As states recover from the devastation of Superstorm Sandy, especially damage from wind and trees falling on overhead power lines, many people are now debating whether to transition from overhead to underground systems in hopes of reducing weather-related outages.

In response to Sandy, the Edison Electric Institute (EEI) issued an updated report: “Undergrounding of Overhead Power Lines.” EEI is the association of shareholder-owned electric companies that represent approximately 70 percent of the U.S. electric power industry.

Even when storms are not wreaking havoc on utilities, many communities want to improve the aesthetics of their neighborhoods by moving lines underground. Naturally, there are many issues to consider because of the substantial implications for reliability and cost.

Over the years, many states have issued reports that addressed whether undergrounding would improve the reliability and availability of electric service during and after major storms.
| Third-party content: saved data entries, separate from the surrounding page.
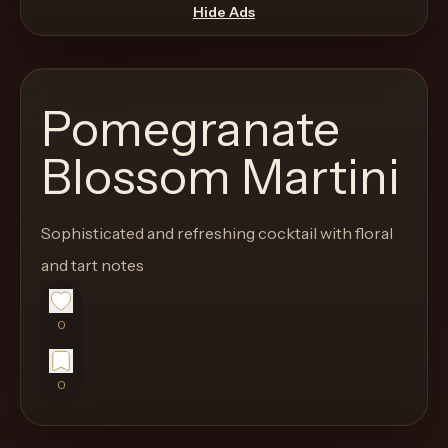
move
Hide Ads
through
the
product
Pomegranate
like
a
Blossom Martini
proper
lounge
Sophisticated and refreshing cocktail with floral
menu
instead
and tart notes
of
a
0
stock
SaaS
0
shell.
An earlier EEI reliability report said that 67 percent of outage minutes were weather-related.

urrently, no state has recommended the wholesale undergrounding of its utility infrastructure. The high cost of conversion has always been the problem.

Because of the importance of cost to consumers, EEI polled customers concerning their willingness to pay for undergrounding. The results indicated that 60 percent of electric customers were willing to pay at least 1 to 10 percent more on their bills for undergrounding. Eleven percent were willing to pay up to 20 percent more. However, fewer than 10 percent were willing to incur an increase of 100 percent to pay for the more realistic cost of undergrounding.

This information confirms the experience of most utilities and state commissions that customers have limited tolerance to pay the higher costs for undergrounding.

EEI also looked at major storm data from the previous nine years to determine what trends and impacts these events are having on the electrical industry. The data was somewhat inconclusive because the number of storms had increased, but the average outage time per customer declined at times. This may mean that utility restoration responses have improved with the increased use of mutual assistance. Some measures of reliability indicated that underground electric infrastructure has only a slightly better reliability performance than overhead electric systems, while other measures showed a higher reliability factor for underground facilities. One explanation may be that many underground facilities are fed by overhead facilities, which can become disabled during storms. Repairs and upgrades to underground outages are also often more complex and costly. Dramatically, Sandy also proved that some underground facilities are highly vulnerable to flooding and water ­damage.